Jan. 16 (Bloomberg) -- The Australian and New Zealand dollars fell versus the U.S. and Japanese currencies before a report tomorrow forecast to show China’s economy grew the least in 10 quarters in the last three months of 2011.
Both South Pacific currencies weakened as Asian stocks dropped after Standard & Poor’s lowered the credit ratings of nine euro-zone nations, increasing concern Europe’s worsening debt crisis will hurt the global economy. The so-called Aussie maintained its decline even after a statistics bureau report showed home loans rose in November by more than economists had forecast.
“A weaker-than-expected number would likely see a bit of pressure on the Aussie dollar,” said Jeremy Jukes, a foreign-exchange dealer in Auckland at Velocity Trade Ltd., a currency brokerage, referring to China’s economic output. “A drop in GDP is probably not going to do the Aussie too many favors as China is Australia’s largest trading partner.”
Australia’s dollar weakened 0.4 percent to $1.0286 as of 4:26 p.m. in Sydney and fell 0.5 percent to 79.02 yen. It reached a record high of 81.55 euro cents before trading at 81.35. New Zealand’s dollar declined 0.2 percent to 79.34 U.S. cents and was 0.4 percent lower at 60.95 yen.
Chinese gross domestic product, the value of all goods and services produced, rose 8.7 percent from a year earlier, the slowest pace since the second quarter of 2009, according to the median forecast of economists surveyed by Bloomberg News. The data, and indicators for investment, retail sales and industrial production, are scheduled for release tomorrow in Beijing.

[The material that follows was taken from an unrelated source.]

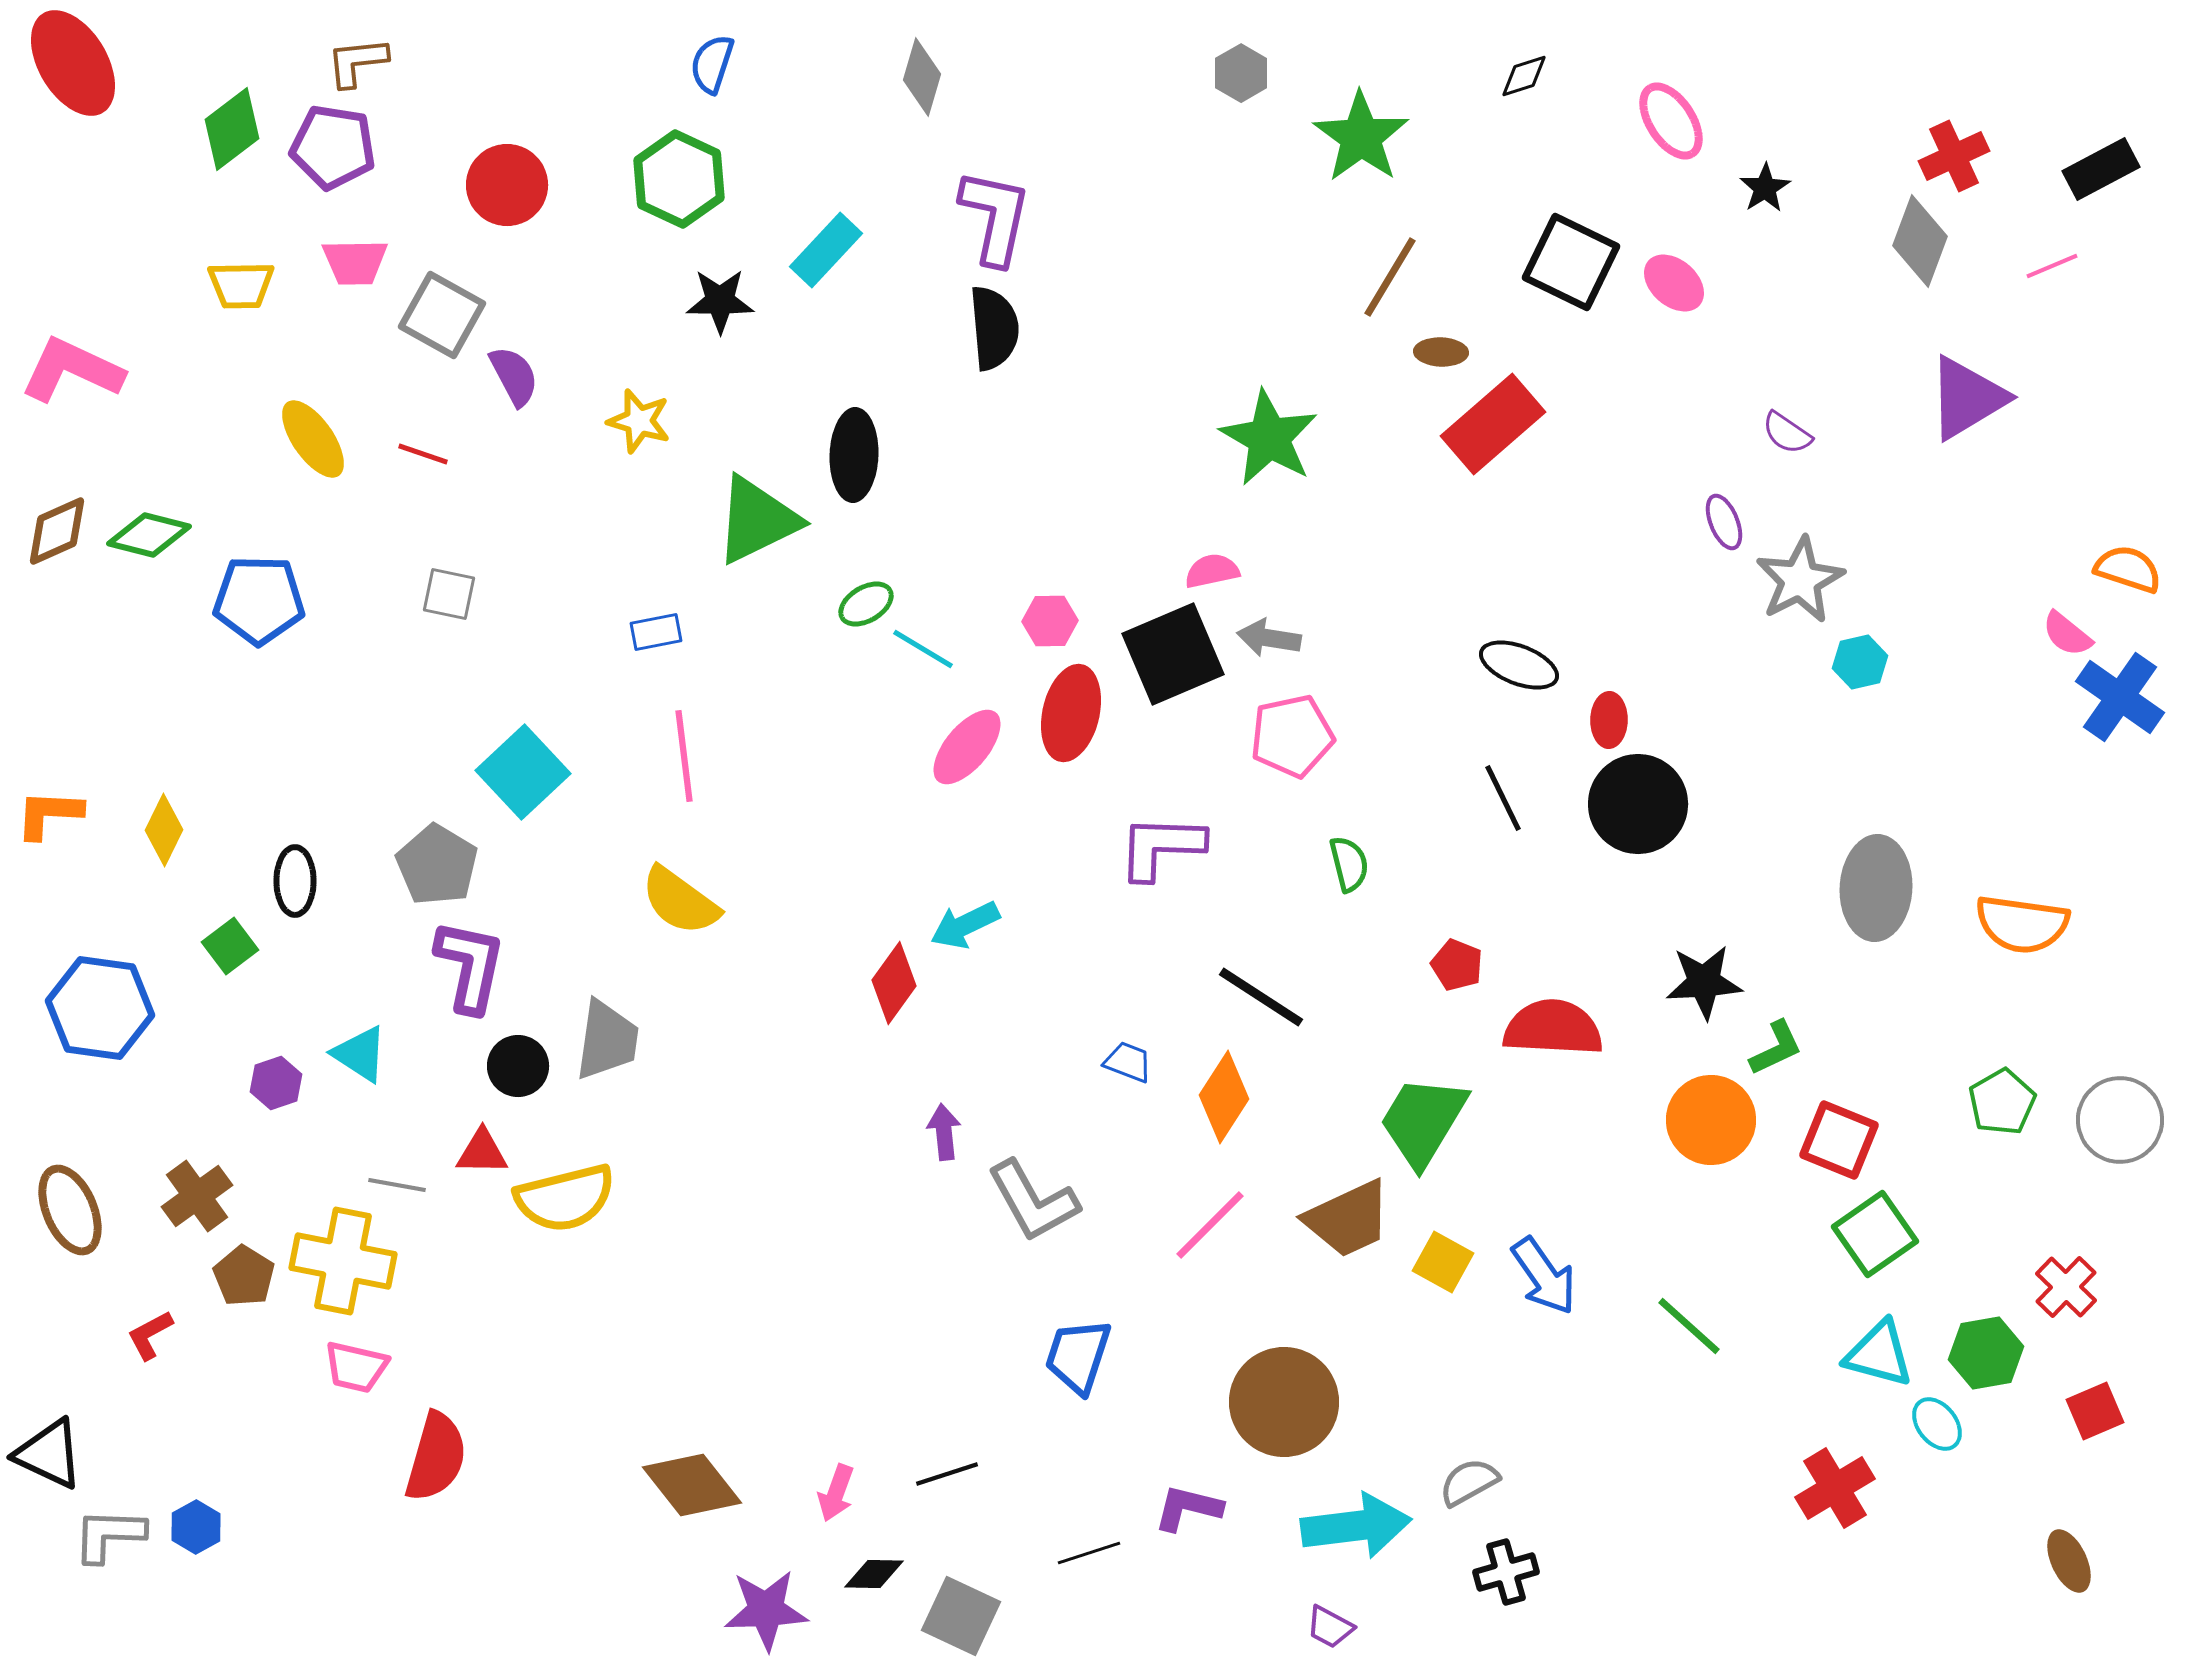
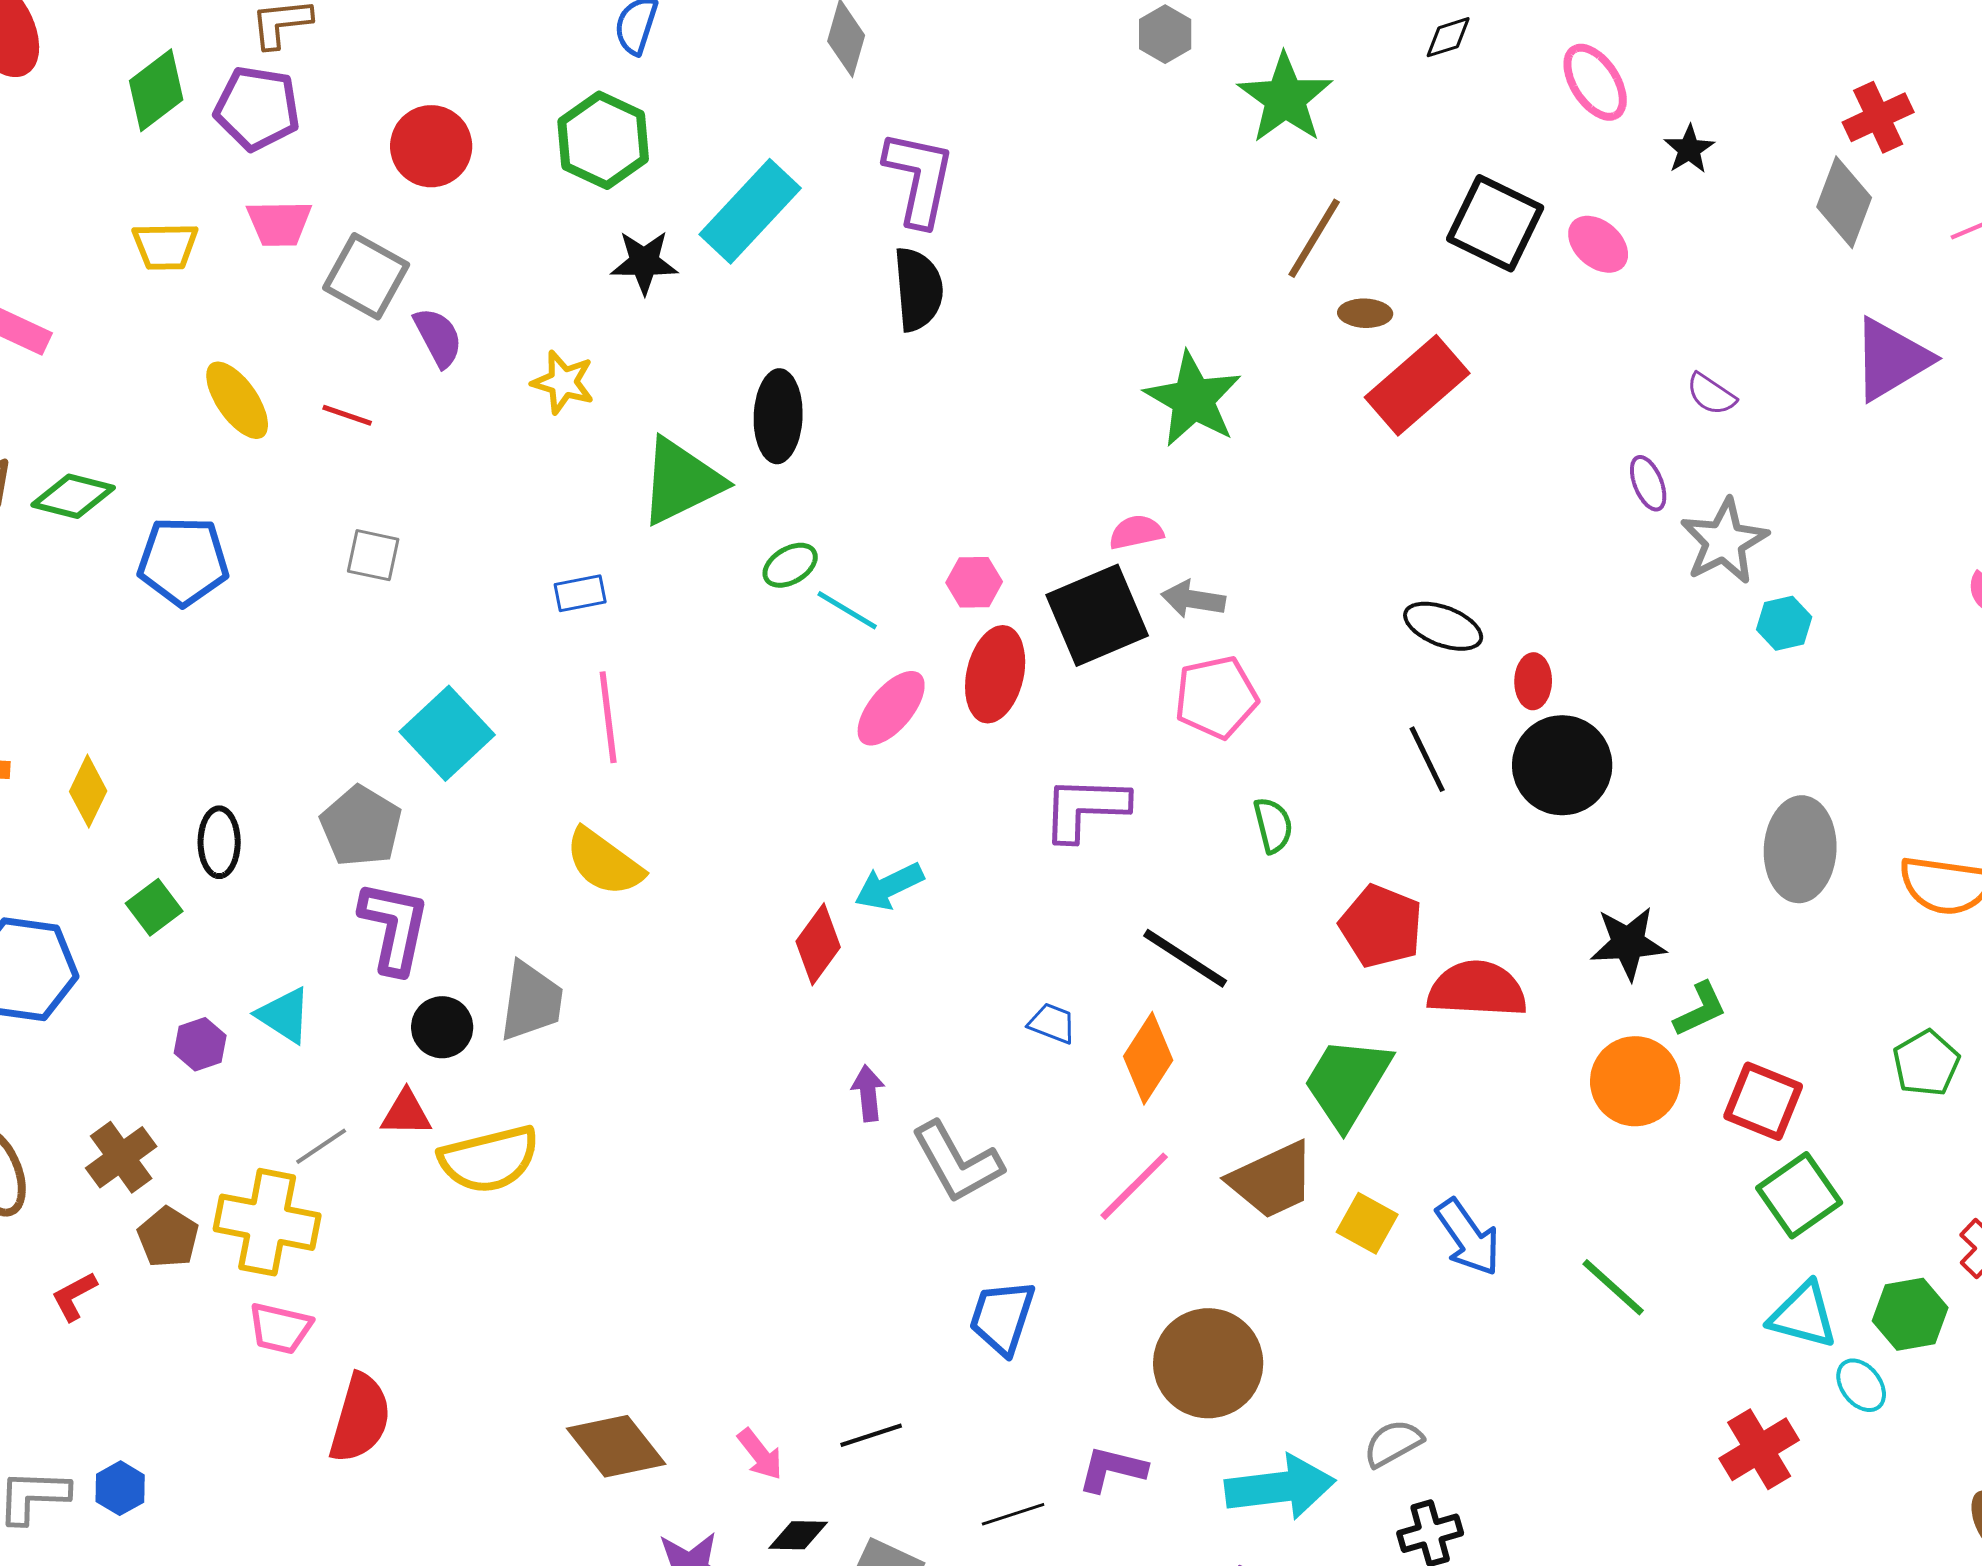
cyan rectangle: (826, 250) -> (750, 211), size x1.4
red pentagon: (1457, 965) -> (1381, 926), size x1.6
gray line: (397, 1185) -> (321, 1146), turned -44
pink arrow: (836, 1493) -> (760, 1454), turned -58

The MSCI Asia-Pacific Index of stocks fell 1.2 percent as investors sold higher-yielding assets amid concern Europe’s sovereign-debt crisis will escalate.
France and Austria lost their top credit ratings in the string of downgrades on Jan. 13 that left Germany with the euro area’s only stable AAA grade. S&P warned that crisis-fighting efforts are still falling short. While Finland, the Netherlands and Luxembourg kept their AAA grades, they were put on negative outlook. Spain and Italy were also among the nine nations downgraded.
“The fallout from Europe will guide currency markets, but I think the carnage in the Aussie might be fairly limited,” said Besa Deda, chief economist at St. George Bank Ltd.
Aussie Dollar Forecasts
The Australian currency will find support near the $1.0210 level with bargain hunters stepping in to buy the currency on declines toward that level, she said.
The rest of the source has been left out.